Linear mechanisms and pressure fluctuations in wall turbulence with passivity-based linear feedback control

• Main Author: Septham, Kamthon
• Other Authors: Morrison, Jonathan
• Published: Imperial College London 2017
• Subjects: 629.13
• Online Access: https://ethos.bl.uk/OrderDetails.do?uin=uk.bl.ethos.739678

Full-domain, linear feedback control of turbulent channel flow at Reτ ≤ 400 is an effective method to attenuate turbulent fluctuations such that it is relaminarised. The passivity-based control approach is adopted and motivated by the conservative characteristics of the nonlinear terms in the Navier-Stokes equations with respect to the disturbance energy. The control acts on the wall-normal velocity fluctuations at low wavenumbers. The maximum spanwise wavelength that can be used without losing control is constant with Reynolds number at λ⁺z = 125. In the minimal flow unit at Re_cl = 5000, the maximum streamwise wavelength is λ⁺x ≈ 1000. The effect of control on the pressure components is investigated via the Green's function approach. Only the spanwise spectra of p_r up to the designated controlled spanwise wavenumber k_z are effectively suppressed by the linear control. This indicates that the linear control operates via vαU/αy and thus acts on the pressure field via the linear ("rapid") source term of the Poisson equation for pressure fluctuations, 2αU/αy αv/αx. The effectiveness of the linear control to suppress inherently nonlinear wall turbulence is explained by Landahl's theory of timescales, in that the linear control proceeds via the linear shear-interaction timescale which is significantly shorter than both the nonlinear and viscous timescales for turbulence.
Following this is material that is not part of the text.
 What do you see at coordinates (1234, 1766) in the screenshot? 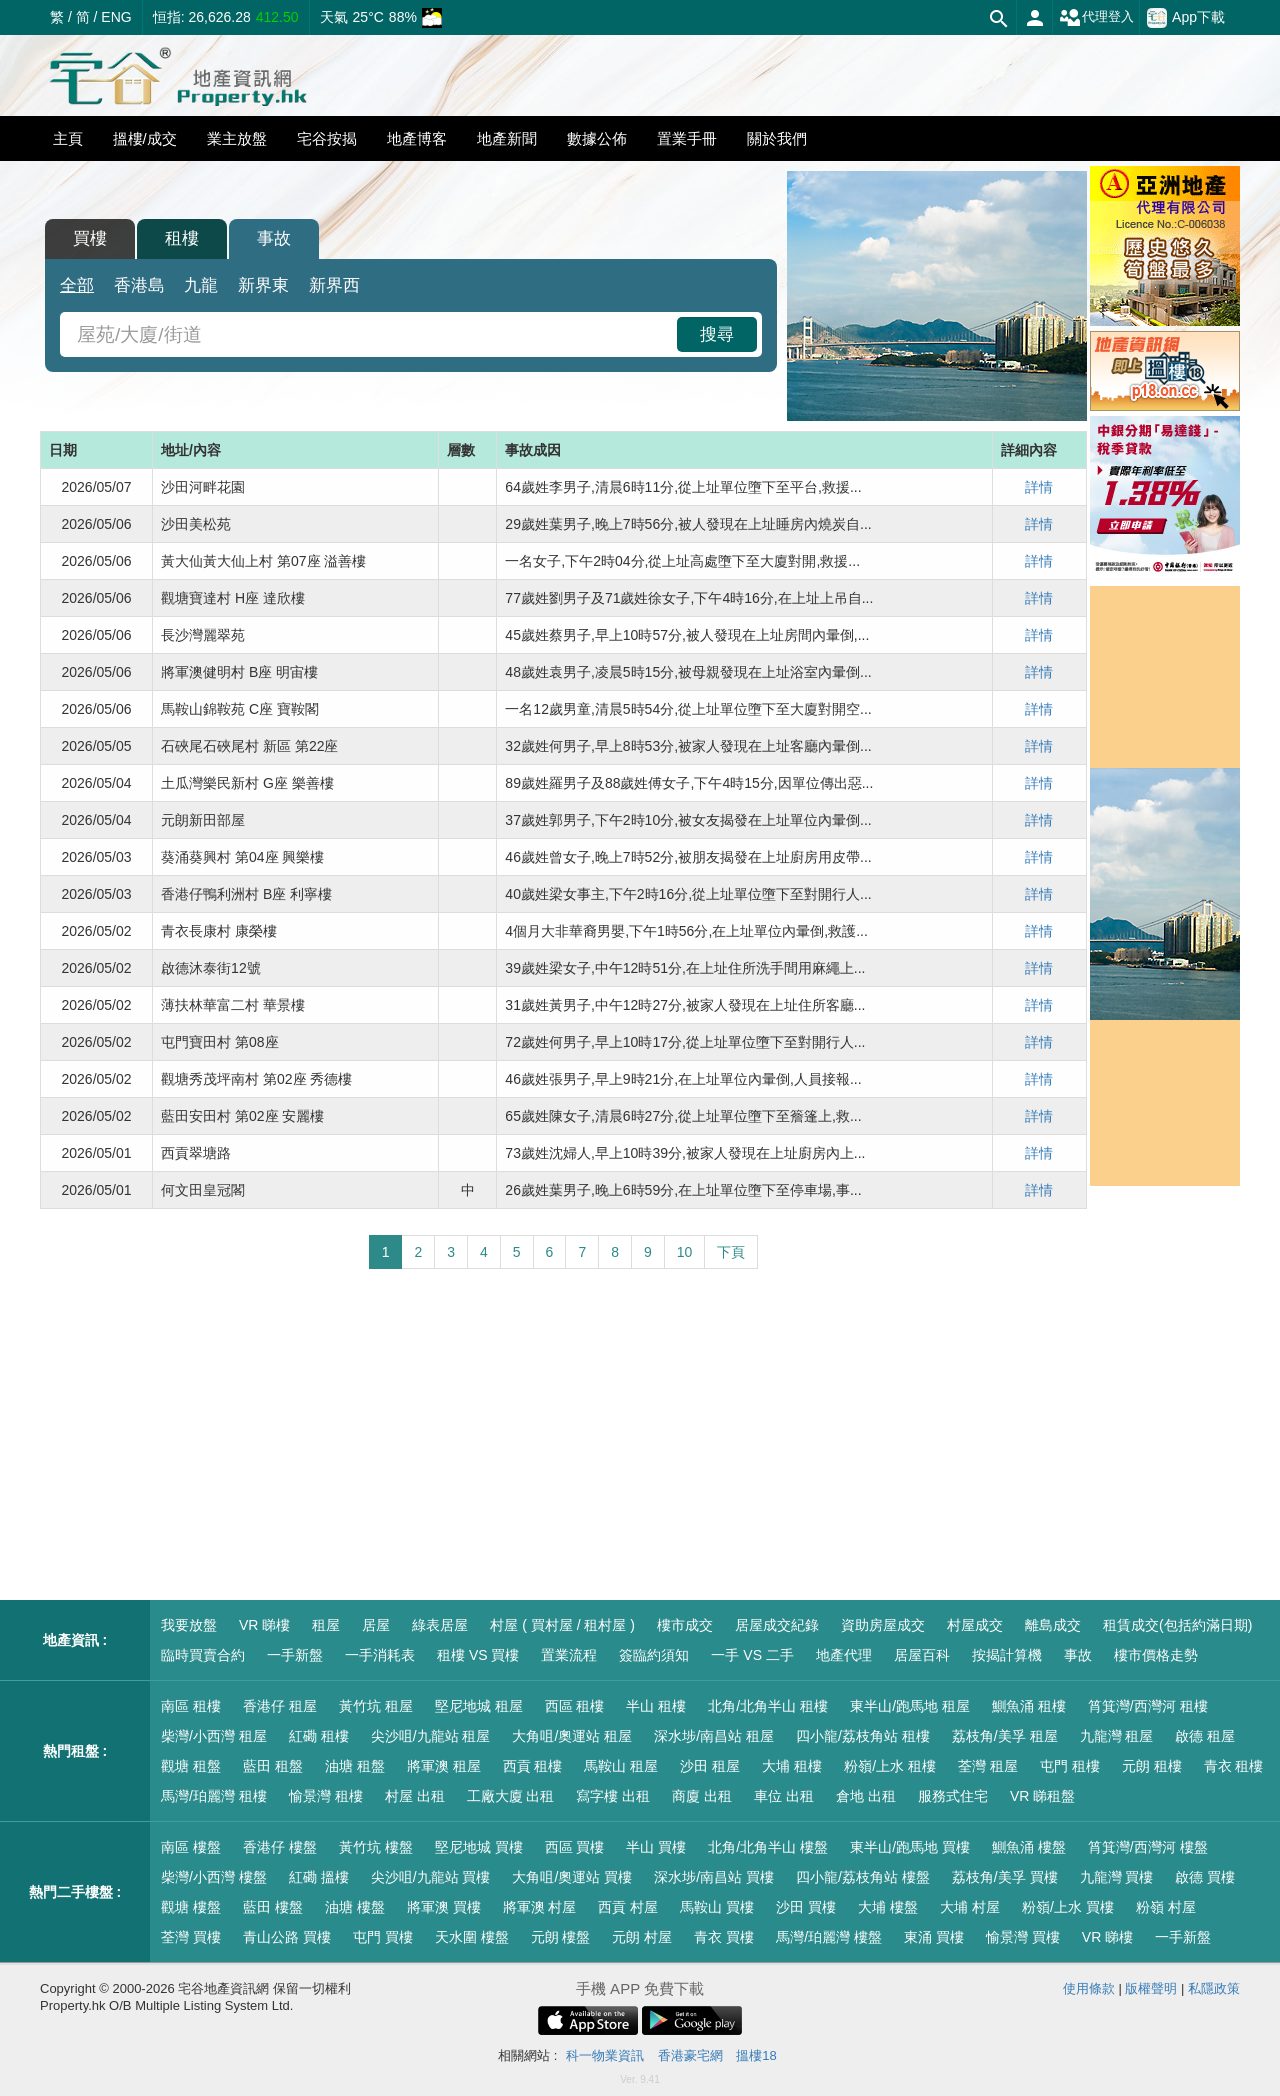
I see `青衣 租樓` at bounding box center [1234, 1766].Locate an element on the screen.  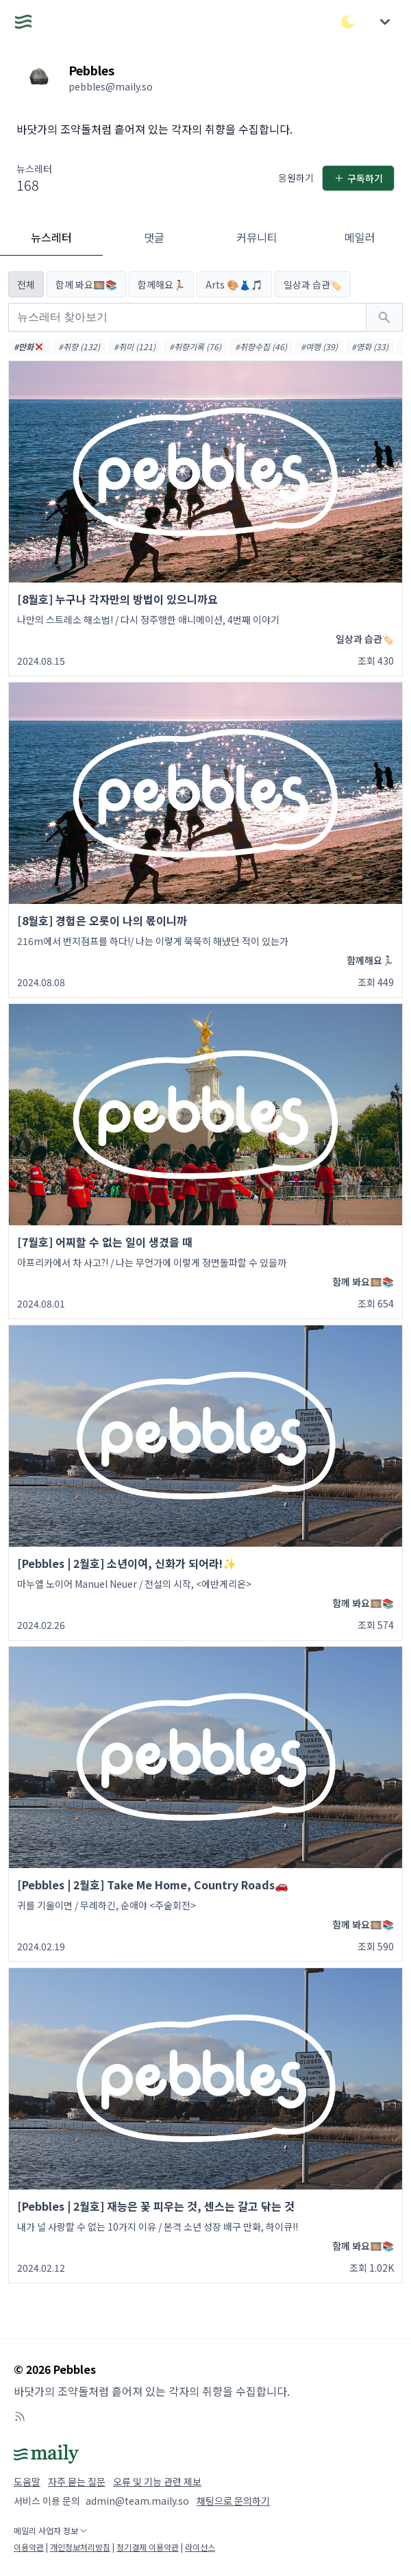
오류 및 기능 관련 제보 is located at coordinates (157, 2481).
The linear shear-interaction timescale is effective as a result of the linear ("rapid") source term. The maximum control forcing is located at y⁺ ≈ 20, corresponding to the location of the maximum in the mean-square pressure gradient. The existence of Landahl's timescales in the near-wall region of the minimal flow unit at Re_cl = 5000 is confirmed. The dynamic mode decomposition (DMD) indicates that the linear operator is stable via the linear control. The application of DMD to nonlinear systems should be used with caution.